» **Exercise details**: Repeat every record exactly as written, but leave out the pictures.

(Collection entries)
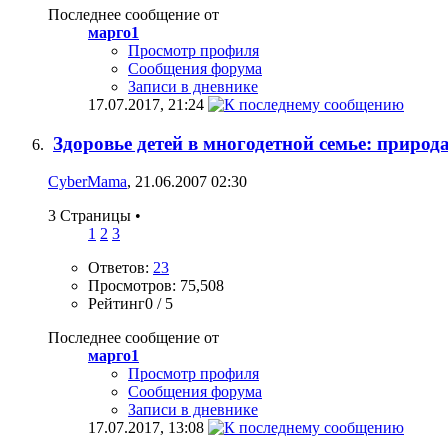
Последнее сообщение от
марго1
Просмотр профиля
Сообщения форума
Записи в дневнике
17.07.2017,
21:24
Здоровье детей в многодетной семье: природ
CyberMama
, 21.06.2007 02:30
3 Страницы
•
1
2
3
Ответов:
23
Просмотров: 75,508
Рейтинг0 / 5
Последнее сообщение от
марго1
Просмотр профиля
Сообщения форума
Записи в дневнике
17.07.2017,
13:08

» **Response to the exercise**:
Последнее сообщение от
марго1
Просмотр профиля
Сообщения форума
Записи в дневнике
17.07.2017,
21:24
Здоровье детей в многодетной семье: природ
CyberMama
, 21.06.2007 02:30
3 Страницы
•
1
2
3
Ответов:
23
Просмотров: 75,508
Рейтинг0 / 5
Последнее сообщение от
марго1
Просмотр профиля
Сообщения форума
Записи в дневнике
17.07.2017,
13:08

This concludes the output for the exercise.